■ Record extracts

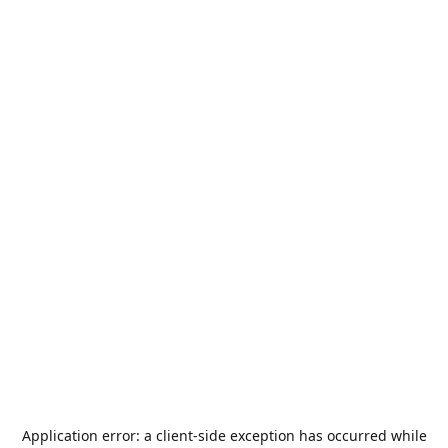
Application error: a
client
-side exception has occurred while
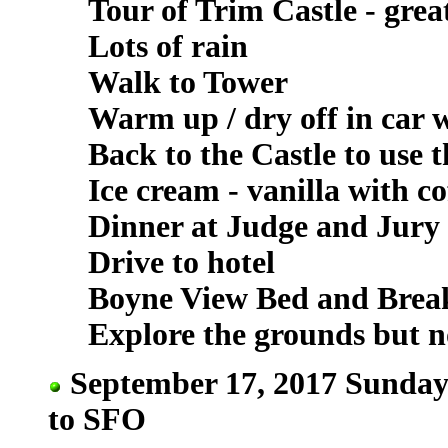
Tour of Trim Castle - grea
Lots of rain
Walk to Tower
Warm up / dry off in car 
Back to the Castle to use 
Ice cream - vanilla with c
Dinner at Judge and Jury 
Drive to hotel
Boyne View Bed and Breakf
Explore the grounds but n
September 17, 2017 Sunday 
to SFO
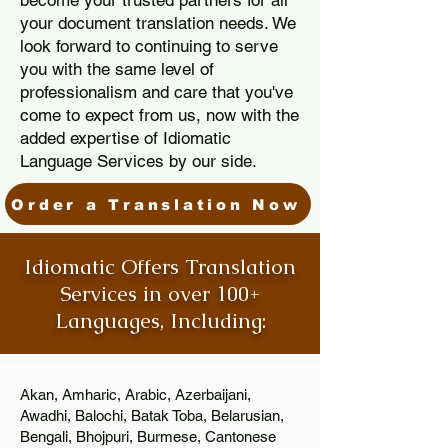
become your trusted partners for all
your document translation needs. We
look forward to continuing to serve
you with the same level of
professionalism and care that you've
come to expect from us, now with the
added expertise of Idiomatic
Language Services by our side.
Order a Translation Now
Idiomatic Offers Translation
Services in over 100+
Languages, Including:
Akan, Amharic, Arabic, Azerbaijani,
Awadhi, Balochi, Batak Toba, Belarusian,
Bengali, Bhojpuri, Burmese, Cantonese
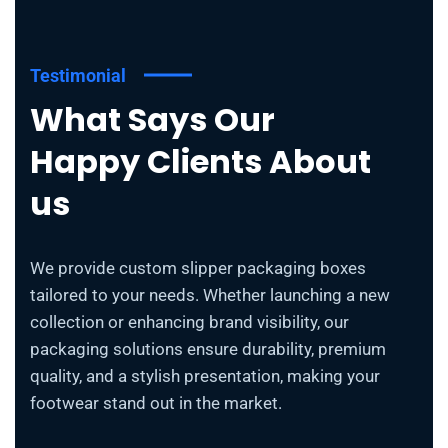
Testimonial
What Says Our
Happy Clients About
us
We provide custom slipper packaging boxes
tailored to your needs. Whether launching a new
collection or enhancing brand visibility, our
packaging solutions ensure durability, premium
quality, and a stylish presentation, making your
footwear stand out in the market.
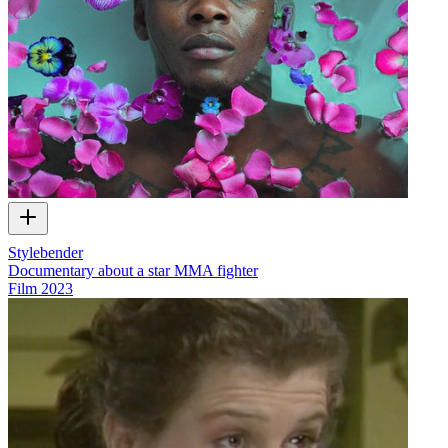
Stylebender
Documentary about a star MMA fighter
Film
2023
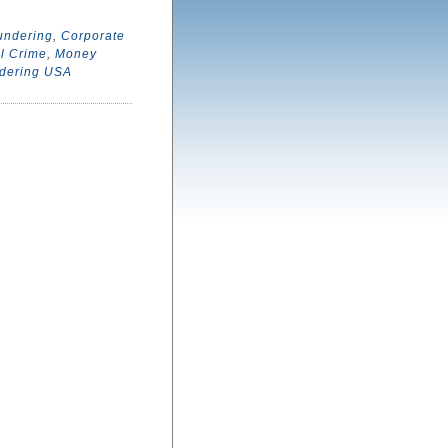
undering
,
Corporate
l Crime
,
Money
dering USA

■ Your instructions
Wherever the string "Idiomatic" occurs in the data, copy the line that holds it.

■ Output
added expertise of Idiomatic
Idiomatic Offers Translation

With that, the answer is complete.